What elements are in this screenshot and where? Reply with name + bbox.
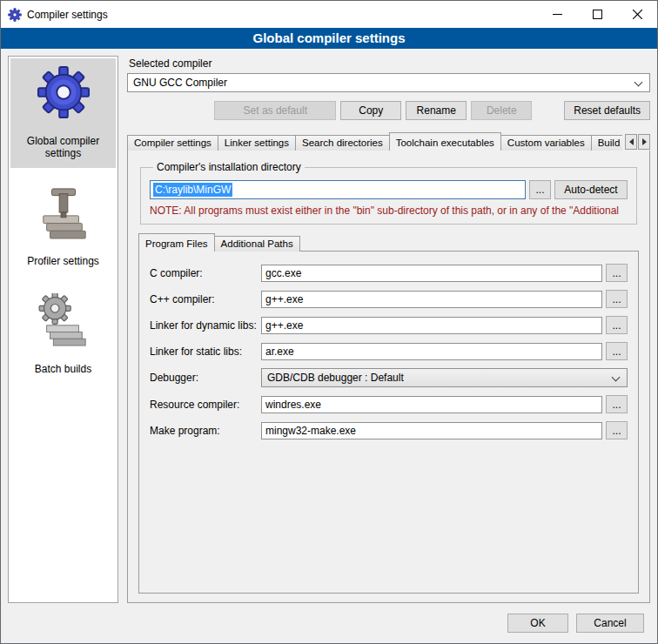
installation-directory-row: C:\raylib\MinGW ... Auto-detect bbox=[150, 180, 628, 199]
chevron-down-icon bbox=[612, 373, 621, 382]
maximize-button[interactable] bbox=[577, 1, 617, 28]
static-linker-label: Linker for static libs: bbox=[150, 345, 261, 358]
sidebar-item-global-compiler-settings[interactable]: Global compiler settings bbox=[10, 58, 116, 168]
gear-icon bbox=[36, 64, 91, 121]
window-icon bbox=[8, 8, 22, 22]
tab-scroll-right-button[interactable] bbox=[638, 134, 650, 150]
main-settings-area: Selected compiler GNU GCC Compiler Set a… bbox=[127, 56, 650, 603]
make-program-row: Make program: ... bbox=[150, 421, 628, 439]
tab-additional-paths[interactable]: Additional Paths bbox=[214, 236, 300, 252]
chevron-down-icon bbox=[634, 78, 643, 87]
make-program-browse-button[interactable]: ... bbox=[606, 421, 628, 439]
make-program-input[interactable] bbox=[261, 422, 602, 439]
rename-button[interactable]: Rename bbox=[406, 101, 467, 120]
installation-directory-group-title: Compiler's installation directory bbox=[153, 161, 305, 173]
delete-button[interactable]: Delete bbox=[471, 101, 532, 120]
dynamic-linker-row: Linker for dynamic libs: ... bbox=[150, 316, 628, 334]
tab-custom-variables[interactable]: Custom variables bbox=[500, 135, 592, 151]
static-linker-row: Linker for static libs: ... bbox=[150, 342, 628, 360]
reset-defaults-button[interactable]: Reset defaults bbox=[564, 101, 650, 120]
c-compiler-row: C compiler: ... bbox=[150, 264, 628, 282]
settings-tabstrip: Compiler settings Linker settings Search… bbox=[127, 132, 650, 151]
compiler-actions: Set as default Copy Rename Delete Reset … bbox=[127, 101, 650, 120]
resource-compiler-row: Resource compiler: ... bbox=[150, 395, 628, 413]
static-linker-browse-button[interactable]: ... bbox=[606, 342, 628, 360]
compiler-settings-dialog: Compiler settings Global compiler settin… bbox=[0, 0, 658, 644]
dialog-content: Global compiler settings Profiler settin… bbox=[1, 49, 657, 603]
debugger-row: Debugger: GDB/CDB debugger : Default bbox=[150, 368, 628, 387]
resource-compiler-label: Resource compiler: bbox=[150, 399, 261, 411]
debugger-label: Debugger: bbox=[150, 372, 261, 384]
tab-program-files[interactable]: Program Files bbox=[138, 233, 215, 252]
installation-note: NOTE: All programs must exist either in … bbox=[150, 205, 628, 217]
minimize-icon bbox=[553, 7, 562, 23]
sidebar-item-label: Profiler settings bbox=[27, 255, 99, 267]
toolchain-executables-panel: Compiler's installation directory C:\ray… bbox=[127, 150, 650, 603]
debugger-value: GDB/CDB debugger : Default bbox=[267, 372, 404, 384]
selected-compiler-label: Selected compiler bbox=[129, 57, 650, 70]
ok-button[interactable]: OK bbox=[507, 614, 568, 633]
set-as-default-button[interactable]: Set as default bbox=[214, 101, 336, 120]
dynamic-linker-browse-button[interactable]: ... bbox=[606, 316, 628, 334]
installation-directory-value: C:\raylib\MinGW bbox=[153, 183, 232, 197]
sidebar-item-profiler-settings[interactable]: Profiler settings bbox=[10, 178, 116, 276]
copy-button[interactable]: Copy bbox=[340, 101, 401, 120]
arrow-left-icon bbox=[629, 138, 634, 145]
tab-toolchain-executables[interactable]: Toolchain executables bbox=[389, 132, 501, 151]
minimize-button[interactable] bbox=[537, 1, 577, 28]
dynamic-linker-label: Linker for dynamic libs: bbox=[150, 319, 261, 332]
tab-search-directories[interactable]: Search directories bbox=[295, 135, 390, 151]
maximize-icon bbox=[593, 7, 602, 23]
selected-compiler-value: GNU GCC Compiler bbox=[133, 77, 227, 89]
resource-compiler-browse-button[interactable]: ... bbox=[606, 395, 628, 413]
static-linker-input[interactable] bbox=[261, 343, 602, 360]
resource-compiler-input[interactable] bbox=[261, 396, 602, 413]
c-compiler-label: C compiler: bbox=[150, 267, 261, 279]
close-button[interactable] bbox=[617, 1, 657, 28]
cancel-button[interactable]: Cancel bbox=[576, 614, 644, 633]
sidebar-item-batch-builds[interactable]: Batch builds bbox=[10, 286, 116, 384]
cpp-compiler-browse-button[interactable]: ... bbox=[606, 290, 628, 308]
debugger-dropdown[interactable]: GDB/CDB debugger : Default bbox=[261, 368, 628, 387]
profiler-icon bbox=[36, 184, 91, 241]
make-program-label: Make program: bbox=[150, 425, 261, 437]
sidebar-item-label: Batch builds bbox=[35, 363, 91, 375]
cpp-compiler-row: C++ compiler: ... bbox=[150, 290, 628, 308]
tab-scroll-left-button[interactable] bbox=[625, 134, 637, 150]
dynamic-linker-input[interactable] bbox=[261, 317, 602, 334]
c-compiler-input[interactable] bbox=[261, 265, 602, 282]
browse-directory-button[interactable]: ... bbox=[529, 180, 551, 199]
tab-compiler-settings[interactable]: Compiler settings bbox=[127, 135, 218, 151]
tab-linker-settings[interactable]: Linker settings bbox=[218, 135, 296, 151]
window-controls bbox=[537, 1, 657, 28]
programs-tabstrip: Program Files Additional Paths bbox=[138, 233, 639, 252]
dialog-footer: OK Cancel bbox=[1, 603, 657, 643]
window-title: Compiler settings bbox=[27, 9, 108, 21]
cpp-compiler-label: C++ compiler: bbox=[150, 293, 261, 305]
installation-directory-group: Compiler's installation directory C:\ray… bbox=[140, 161, 637, 225]
installation-directory-input[interactable]: C:\raylib\MinGW bbox=[150, 180, 526, 199]
selected-compiler-dropdown[interactable]: GNU GCC Compiler bbox=[127, 73, 650, 92]
auto-detect-button[interactable]: Auto-detect bbox=[554, 180, 628, 199]
batch-builds-icon bbox=[36, 292, 91, 349]
settings-category-list: Global compiler settings Profiler settin… bbox=[8, 56, 118, 603]
arrow-right-icon bbox=[642, 138, 647, 145]
cpp-compiler-input[interactable] bbox=[261, 291, 602, 308]
c-compiler-browse-button[interactable]: ... bbox=[606, 264, 628, 282]
sidebar-item-label: Global compiler settings bbox=[12, 135, 114, 159]
program-files-panel: C compiler: ... C++ compiler: ... Linker… bbox=[138, 251, 639, 594]
close-icon bbox=[633, 7, 642, 23]
dialog-header-title: Global compiler settings bbox=[1, 28, 657, 49]
titlebar: Compiler settings bbox=[1, 1, 657, 28]
tab-scrollers bbox=[622, 133, 650, 151]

» **REQUIREMENT**
Leaving aside the pictures, copy the listing above exactly.

» **OUTPUT BELOW**
What elements are in this screenshot and where? Reply with name + bbox.
installation-directory-row: C:\raylib\MinGW ... Auto-detect bbox=[150, 180, 628, 199]
chevron-down-icon bbox=[612, 373, 621, 382]
maximize-button[interactable] bbox=[577, 1, 617, 28]
static-linker-label: Linker for static libs: bbox=[150, 345, 261, 358]
sidebar-item-global-compiler-settings[interactable]: Global compiler settings bbox=[10, 58, 116, 168]
gear-icon bbox=[36, 64, 91, 121]
window-icon bbox=[8, 8, 22, 22]
tab-scroll-right-button[interactable] bbox=[638, 134, 650, 150]
main-settings-area: Selected compiler GNU GCC Compiler Set a… bbox=[127, 56, 650, 603]
make-program-row: Make program: ... bbox=[150, 421, 628, 439]
tab-additional-paths[interactable]: Additional Paths bbox=[214, 236, 300, 252]
chevron-down-icon bbox=[634, 78, 643, 87]
make-program-browse-button[interactable]: ... bbox=[606, 421, 628, 439]
make-program-input[interactable] bbox=[261, 422, 602, 439]
rename-button[interactable]: Rename bbox=[406, 101, 467, 120]
installation-directory-group-title: Compiler's installation directory bbox=[153, 161, 305, 173]
delete-button[interactable]: Delete bbox=[471, 101, 532, 120]
dynamic-linker-row: Linker for dynamic libs: ... bbox=[150, 316, 628, 334]
tab-custom-variables[interactable]: Custom variables bbox=[500, 135, 592, 151]
static-linker-row: Linker for static libs: ... bbox=[150, 342, 628, 360]
reset-defaults-button[interactable]: Reset defaults bbox=[564, 101, 650, 120]
c-compiler-row: C compiler: ... bbox=[150, 264, 628, 282]
settings-tabstrip: Compiler settings Linker settings Search… bbox=[127, 132, 650, 151]
compiler-actions: Set as default Copy Rename Delete Reset … bbox=[127, 101, 650, 120]
resource-compiler-row: Resource compiler: ... bbox=[150, 395, 628, 413]
static-linker-browse-button[interactable]: ... bbox=[606, 342, 628, 360]
compiler-settings-dialog: Compiler settings Global compiler settin… bbox=[0, 0, 658, 644]
dialog-content: Global compiler settings Profiler settin… bbox=[1, 49, 657, 603]
debugger-row: Debugger: GDB/CDB debugger : Default bbox=[150, 368, 628, 387]
resource-compiler-label: Resource compiler: bbox=[150, 399, 261, 411]
debugger-label: Debugger: bbox=[150, 372, 261, 384]
tab-program-files[interactable]: Program Files bbox=[138, 233, 215, 252]
installation-note: NOTE: All programs must exist either in … bbox=[150, 205, 628, 217]
minimize-icon bbox=[553, 7, 562, 23]
sidebar-item-label: Profiler settings bbox=[27, 255, 99, 267]
toolchain-executables-panel: Compiler's installation directory C:\ray… bbox=[127, 150, 650, 603]
debugger-value: GDB/CDB debugger : Default bbox=[267, 372, 404, 384]
selected-compiler-label: Selected compiler bbox=[129, 57, 650, 70]
ok-button[interactable]: OK bbox=[507, 614, 568, 633]
set-as-default-button[interactable]: Set as default bbox=[214, 101, 336, 120]
dynamic-linker-browse-button[interactable]: ... bbox=[606, 316, 628, 334]
installation-directory-value: C:\raylib\MinGW bbox=[153, 183, 232, 197]
sidebar-item-profiler-settings[interactable]: Profiler settings bbox=[10, 178, 116, 276]
copy-button[interactable]: Copy bbox=[340, 101, 401, 120]
arrow-left-icon bbox=[629, 138, 634, 145]
tab-toolchain-executables[interactable]: Toolchain executables bbox=[389, 132, 501, 151]
minimize-button[interactable] bbox=[537, 1, 577, 28]
dynamic-linker-label: Linker for dynamic libs: bbox=[150, 319, 261, 332]
tab-search-directories[interactable]: Search directories bbox=[295, 135, 390, 151]
maximize-icon bbox=[593, 7, 602, 23]
selected-compiler-value: GNU GCC Compiler bbox=[133, 77, 227, 89]
resource-compiler-browse-button[interactable]: ... bbox=[606, 395, 628, 413]
static-linker-input[interactable] bbox=[261, 343, 602, 360]
resource-compiler-input[interactable] bbox=[261, 396, 602, 413]
c-compiler-label: C compiler: bbox=[150, 267, 261, 279]
close-button[interactable] bbox=[617, 1, 657, 28]
cancel-button[interactable]: Cancel bbox=[576, 614, 644, 633]
sidebar-item-batch-builds[interactable]: Batch builds bbox=[10, 286, 116, 384]
cpp-compiler-browse-button[interactable]: ... bbox=[606, 290, 628, 308]
debugger-dropdown[interactable]: GDB/CDB debugger : Default bbox=[261, 368, 628, 387]
profiler-icon bbox=[36, 184, 91, 241]
make-program-label: Make program: bbox=[150, 425, 261, 437]
sidebar-item-label: Batch builds bbox=[35, 363, 91, 375]
cpp-compiler-row: C++ compiler: ... bbox=[150, 290, 628, 308]
tab-scroll-left-button[interactable] bbox=[625, 134, 637, 150]
dynamic-linker-input[interactable] bbox=[261, 317, 602, 334]
c-compiler-input[interactable] bbox=[261, 265, 602, 282]
browse-directory-button[interactable]: ... bbox=[529, 180, 551, 199]
tab-compiler-settings[interactable]: Compiler settings bbox=[127, 135, 218, 151]
tab-linker-settings[interactable]: Linker settings bbox=[218, 135, 296, 151]
window-controls bbox=[537, 1, 657, 28]
programs-tabstrip: Program Files Additional Paths bbox=[138, 233, 639, 252]
dialog-footer: OK Cancel bbox=[1, 603, 657, 643]
window-title: Compiler settings bbox=[27, 9, 108, 21]
cpp-compiler-label: C++ compiler: bbox=[150, 293, 261, 305]
installation-directory-group: Compiler's installation directory C:\ray… bbox=[140, 161, 637, 225]
installation-directory-input[interactable]: C:\raylib\MinGW bbox=[150, 180, 526, 199]
selected-compiler-dropdown[interactable]: GNU GCC Compiler bbox=[127, 73, 650, 92]
auto-detect-button[interactable]: Auto-detect bbox=[554, 180, 628, 199]
batch-builds-icon bbox=[36, 292, 91, 349]
settings-category-list: Global compiler settings Profiler settin… bbox=[8, 56, 118, 603]
arrow-right-icon bbox=[642, 138, 647, 145]
cpp-compiler-input[interactable] bbox=[261, 291, 602, 308]
c-compiler-browse-button[interactable]: ... bbox=[606, 264, 628, 282]
sidebar-item-label: Global compiler settings bbox=[12, 135, 114, 159]
program-files-panel: C compiler: ... C++ compiler: ... Linker… bbox=[138, 251, 639, 594]
close-icon bbox=[633, 7, 642, 23]
dialog-header-title: Global compiler settings bbox=[1, 28, 657, 49]
titlebar: Compiler settings bbox=[1, 1, 657, 28]
tab-scrollers bbox=[622, 133, 650, 151]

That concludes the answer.